Kathryn Myronuk is a specialist on the technological advances shaping our future and our jobs.
She is a founding member of Singularity University in Silicon Valley, a think tank devoted to studying and educating about how different technologies will affect the world.
Rapidly changing technologies have transformed many industries and advances in fields such as artificial intelligence, robotics, 3D printing and nanotechnology are providing powerful new tools.
However, the possibility of technology solving many of humanity's problems comes with a caveat.
Jobs have been lost and our existing economic and social systems are and will be challenged - particularly the notion that paid work is a foundation of society.
A NZ Institute of Economic Research (NZIER) report last year predicted that 46 percent of New Zealand jobs are at risk from automation in the next two decades.

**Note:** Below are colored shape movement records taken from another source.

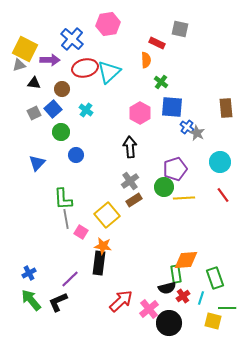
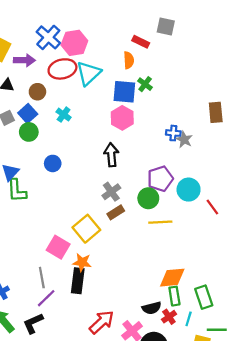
pink hexagon: (108, 24) -> (74, 43), moved
blue square: (172, 107) -> (124, 92), moved
blue cross: (187, 127) -> (173, 133), turned -32
green circle: (61, 132) -> (29, 132), moved
cyan circle: (220, 162) -> (189, 190), moved
yellow line: (184, 198) -> (160, 222), moved
green L-shape: (63, 199) -> (17, 191), moved
gray line: (66, 219) -> (42, 278), moved
pink square: (81, 232) -> (58, 247), size x1.5
green rectangle: (176, 274) -> (174, 296), moved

And many so called middle class professions are under assault from the power of computers.
Ms Myronuk says previously unimaginable computing power is now available to the ordinary person, and this is super charging innovation.
“The fastest super computer in the world 20 years ago would have cost $500 million and would have been built by large companies or by governments, and today we can get that level of computing on our desktop.”
She says the notion of technology doubling in capacity and halving in price has been happening over and over.
This can be seen in solar technology, medicine and biotechnology.
“Field after field has experienced this type of change,” she says.
And when these technologies converge even greater change is possible.
“As we have faster computers we can use those computers to design technologies in other fields.”
While an invention 50 years ago could take years to reach the wider world, now that is almost instant – something that has never happened before.
But this kind of change is outpacing society and that’s a problem – the loss of jobs to technology could be enormous, she says.
“At the point where we have completely provable evidence that this is happening, it will be too late to set up the insurance systems and do the work needed to be ready for it.”
Any country or company putting off the conversation about automation is going to be very surprised when it becomes visible, she says.
Kathryn Myronuk is in Christchurch in November for the Singularity U New Zealand summit.